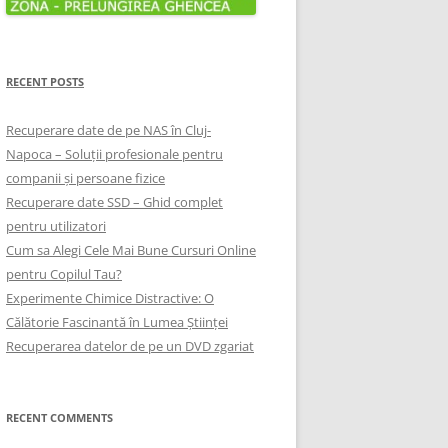
RECENT POSTS
Recuperare date de pe NAS în Cluj-
Napoca – Soluții profesionale pentru
companii și persoane fizice
Recuperare date SSD – Ghid complet
pentru utilizatori
Cum sa Alegi Cele Mai Bune Cursuri Online
pentru Copilul Tau?
Experimente Chimice Distractive: O
Călătorie Fascinantă în Lumea Științei
Recuperarea datelor de pe un DVD zgariat
RECENT COMMENTS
• • • •
▶ ASSIGNED TASK
Omitting the images, transcribe every record exactly.

▶ REPLY TO THE TASK
RECENT POSTS
Recuperare date de pe NAS în Cluj-
Napoca – Soluții profesionale pentru
companii și persoane fizice
Recuperare date SSD – Ghid complet
pentru utilizatori
Cum sa Alegi Cele Mai Bune Cursuri Online
pentru Copilul Tau?
Experimente Chimice Distractive: O
Călătorie Fascinantă în Lumea Științei
Recuperarea datelor de pe un DVD zgariat
RECENT COMMENTS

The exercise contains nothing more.